151 pages, The Folio Society
If we accept that The Secret History as authentic, then it makes Procopius perhaps the most schizophrenic author in all of history. In the vast majority of his works, at least one of which was written after The Secret History, he praises the Byzantine Emperor Justinian and his works. Why he would have written something so at odds with his previous and later histories is in itself a fascinating question; clearly, he had some axe to grind. It’s important to remember that Constantinople at that time was a highly partisan place and that when we reflect on some of the partisan and often fictitious scandal sheets that are written about our own leaders today, it is not surprising that similar slanders existed then (one wonders whether Procopius was a green or a blue…)

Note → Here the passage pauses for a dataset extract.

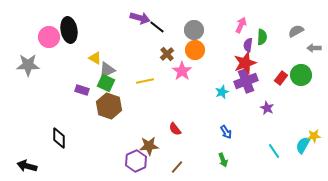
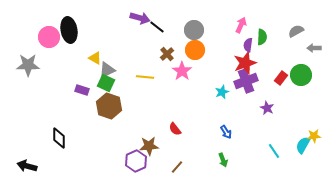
yellow line: moved 4 px up; rotated 18 degrees clockwise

Modern scholars, for the most part, seem to accept the authenticity of The Secret History; I, for one, remain doubtful, based on the other works of Procopius that I have read. In his other works, he appears to be a reasonably sober historian of the classical Greco-Roman stripe, but in The Secret History he is little short of hysterical. He makes ridiculous claims – such as that Justinian was responsible for the deaths of over 1 trillion people, or that the emperor was actually a demon in human form (as to this latter claim, he even goes so far as to relate an anecdote that supposedly Justinian’s mother believed that he was conceived by a demon). Furthermore, he claims that several “unnamed sources” saw Justinian’s head disappear or else become transformed into a shapeless lump of flesh. Well, then, with sources such as these, it’s settled: Justinian was a demon.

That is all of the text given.